What you need to do: Please copy the data below exactly; none of the pictures in it belong in the copy.

** Records supplied follows **

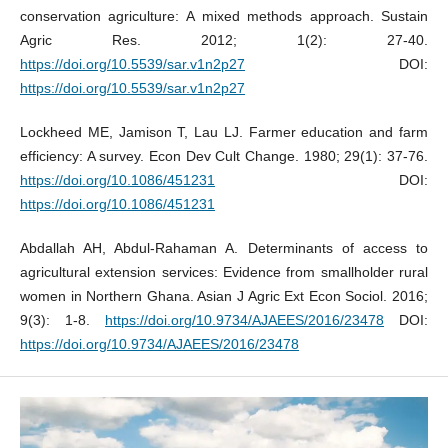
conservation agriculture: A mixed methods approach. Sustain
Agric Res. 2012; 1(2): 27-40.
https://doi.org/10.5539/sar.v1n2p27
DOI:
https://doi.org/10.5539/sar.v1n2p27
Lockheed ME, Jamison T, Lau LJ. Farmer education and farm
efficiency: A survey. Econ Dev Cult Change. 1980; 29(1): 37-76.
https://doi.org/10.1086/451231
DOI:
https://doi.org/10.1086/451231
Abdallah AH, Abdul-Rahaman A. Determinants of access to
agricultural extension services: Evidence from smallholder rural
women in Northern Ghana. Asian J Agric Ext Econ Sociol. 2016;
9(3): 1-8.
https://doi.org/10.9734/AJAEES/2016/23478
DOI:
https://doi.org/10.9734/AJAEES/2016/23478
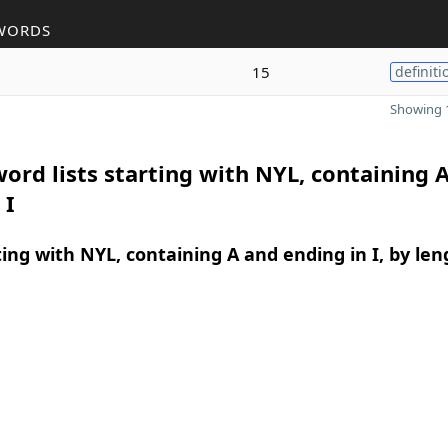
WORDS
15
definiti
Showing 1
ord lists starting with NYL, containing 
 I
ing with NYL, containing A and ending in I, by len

** End of Records supplied **

Answer to this task:
conservation agriculture: A mixed methods approach. Sustain
Agric Res. 2012; 1(2): 27-40.
https://doi.org/10.5539/sar.v1n2p27
DOI:
https://doi.org/10.5539/sar.v1n2p27
Lockheed ME, Jamison T, Lau LJ. Farmer education and farm
efficiency: A survey. Econ Dev Cult Change. 1980; 29(1): 37-76.
https://doi.org/10.1086/451231
DOI:
https://doi.org/10.1086/451231
Abdallah AH, Abdul-Rahaman A. Determinants of access to
agricultural extension services: Evidence from smallholder rural
women in Northern Ghana. Asian J Agric Ext Econ Sociol. 2016;
9(3): 1-8.
https://doi.org/10.9734/AJAEES/2016/23478
DOI:
https://doi.org/10.9734/AJAEES/2016/23478
WORDS
15
definiti
Showing 1
ord lists starting with NYL, containing 
 I
ing with NYL, containing A and ending in I, by len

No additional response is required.